> **Task statement**: Without copying any picture, transcribe exactly the lines of the data below from the one containing "كتاب ألعاب المضرب" through the one containing "со своего те".

> **Given entries**:
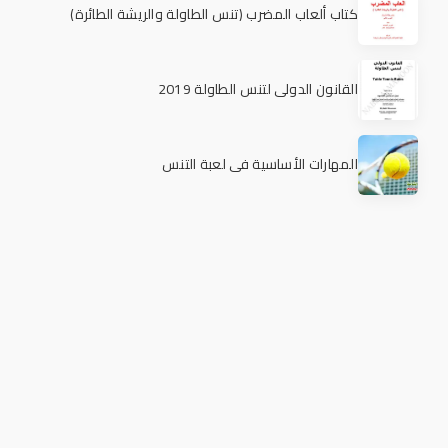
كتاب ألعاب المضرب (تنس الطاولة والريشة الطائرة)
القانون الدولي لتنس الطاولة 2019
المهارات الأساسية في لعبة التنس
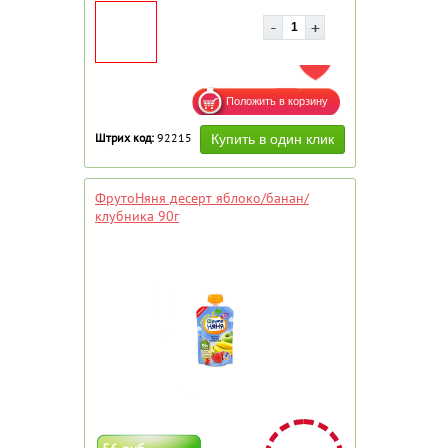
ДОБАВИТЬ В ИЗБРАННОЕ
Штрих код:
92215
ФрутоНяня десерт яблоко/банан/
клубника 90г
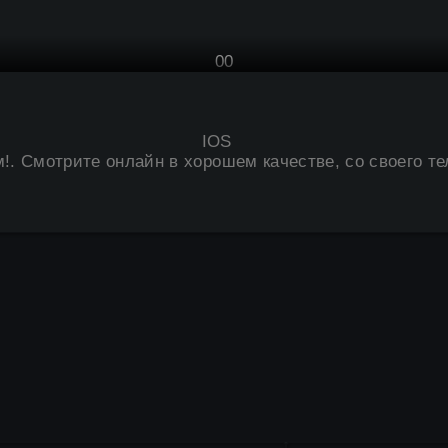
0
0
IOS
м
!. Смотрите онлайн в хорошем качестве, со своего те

---

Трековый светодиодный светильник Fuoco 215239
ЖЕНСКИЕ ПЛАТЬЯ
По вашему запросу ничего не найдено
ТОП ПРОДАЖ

...

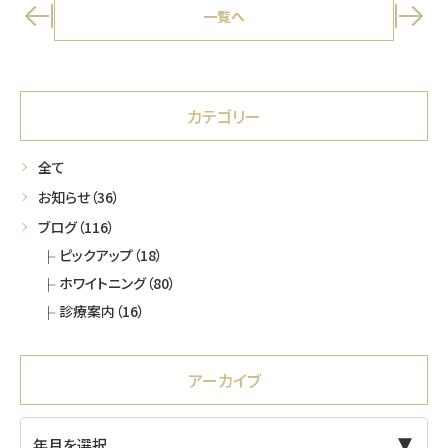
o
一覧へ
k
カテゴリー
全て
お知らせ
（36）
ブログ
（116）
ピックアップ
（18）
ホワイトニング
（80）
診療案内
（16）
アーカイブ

> **Answer for the task**:
كتاب ألعاب المضرب (تنس الطاولة والريشة الطائرة)
القانون الدولي لتنس الطاولة 2019
المهارات الأساسية في لعبة التنس
ДОБАВИТЬ В ИЗБРАННОЕ
Штрих код:
92215
ФрутоНяня десерт яблоко/банан/
клубника 90г
0
0
IOS
м
!. Смотрите онлайн в хорошем качестве, со своего те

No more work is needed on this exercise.